● **Directions for this task**: Please reproduce the listing word for word. Pictures stay out.

● **Input for this task**:
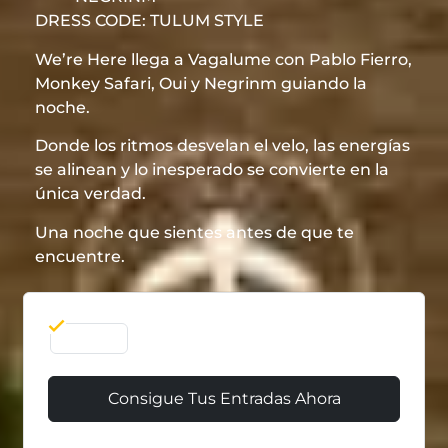
DRESS CODE: TULUM STYLE
We’re Here llega a Vagalume con Pablo Fierro,
Monkey Safari, Oui y Negrinm guiando la
noche.
Donde los ritmos desvelan el velo, las energías
se alinean y lo inesperado se convierte en la
única verdad.
Una noche que sientes antes de que te
encuentre.
19 Ene
Consigue Tus Entradas Ahora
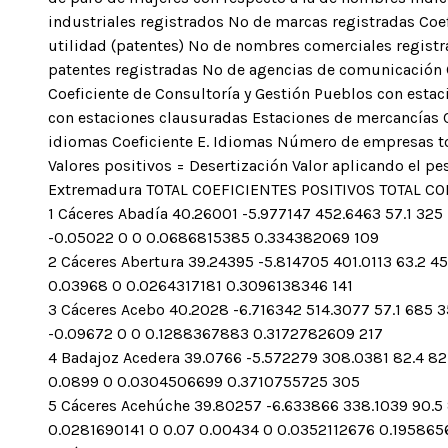
industriales registrados Nº de marcas registradas Coe
utilidad (patentes) Nº de nombres comerciales registr
patentes registradas Nº de agencias de comunicación
Coeficiente de Consultoría y Gestión Pueblos con estac
con estaciones clausuradas Estaciones de mercancías C
idiomas Coeficiente E. Idiomas Número de empresas tot
Valores positivos = Desertización Valor aplicando el 
Extremadura TOTAL COEFICIENTES POSITIVOS TOTAL COE
1 Cáceres Abadía 40.26001 -5.977147 452.6463 57.1 325 
-0.05022 0 0 0.0686815385 0.334382069 109
2 Cáceres Abertura 39.24395 -5.814705 401.0113 63.2 45
0.03968 0 0.0264317181 0.3096138346 141
3 Cáceres Acebo 40.2028 -6.716342 514.3077 57.1 685 35
-0.09672 0 0 0.1288367883 0.3172782609 217
4 Badajoz Acedera 39.0766 -5.572279 308.0381 82.4 821 
0.0899 0 0.0304506699 0.3710755725 305
5 Cáceres Acehúche 39.80257 -6.633866 338.1039 90.5 85
0.0281690141 0 0.07 0.00434 0 0.0352112676 0.195865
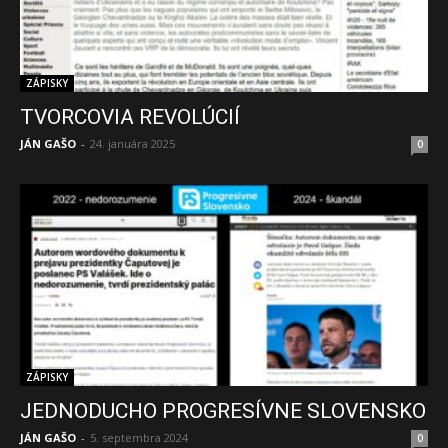
ZÁPISKY
TVORCOVIA REVOLÚCIÍ
JÁN GAŠO
-
24. januára 2025
0
ZÁPISKY
JEDNODUCHO PROGRESÍVNE SLOVENSKO
JÁN GAŠO
-
5. septembra 2024
0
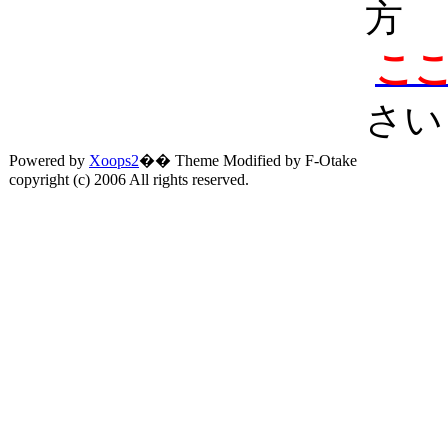
方
こ
さい
Powered by
Xoops2
�� Theme Modified by F-Otake
copyright (c) 2006 All rights reserved.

● **Task answer**:
DRESS CODE: TULUM STYLE
We’re Here llega a Vagalume con Pablo Fierro,
Monkey Safari, Oui y Negrinm guiando la
noche.
Donde los ritmos desvelan el velo, las energías
se alinean y lo inesperado se convierte en la
única verdad.
Una noche que sientes antes de que te
encuentre.
19 Ene
Consigue Tus Entradas Ahora
industriales registrados Nº de marcas registradas Coe
utilidad (patentes) Nº de nombres comerciales registr
patentes registradas Nº de agencias de comunicación
Coeficiente de Consultoría y Gestión Pueblos con estac
con estaciones clausuradas Estaciones de mercancías C
idiomas Coeficiente E. Idiomas Número de empresas tot
Valores positivos = Desertización Valor aplicando el 
Extremadura TOTAL COEFICIENTES POSITIVOS TOTAL COE
1 Cáceres Abadía 40.26001 -5.977147 452.6463 57.1 325 
-0.05022 0 0 0.0686815385 0.334382069 109
2 Cáceres Abertura 39.24395 -5.814705 401.0113 63.2 45
0.03968 0 0.0264317181 0.3096138346 141
3 Cáceres Acebo 40.2028 -6.716342 514.3077 57.1 685 35
-0.09672 0 0 0.1288367883 0.3172782609 217
4 Badajoz Acedera 39.0766 -5.572279 308.0381 82.4 821 
0.0899 0 0.0304506699 0.3710755725 305
5 Cáceres Acehúche 39.80257 -6.633866 338.1039 90.5 85
0.0281690141 0 0.07 0.00434 0 0.0352112676 0.195865
ZÁPISKY
TVORCOVIA REVOLÚCIÍ
JÁN GAŠO
-
24. januára 2025
0
ZÁPISKY
JEDNODUCHO PROGRESÍVNE SLOVENSKO
JÁN GAŠO
-
5. septembra 2024
0
方
こ
さい
Powered by
Xoops2
�� Theme Modified by F-Otake
copyright (c) 2006 All rights reserved.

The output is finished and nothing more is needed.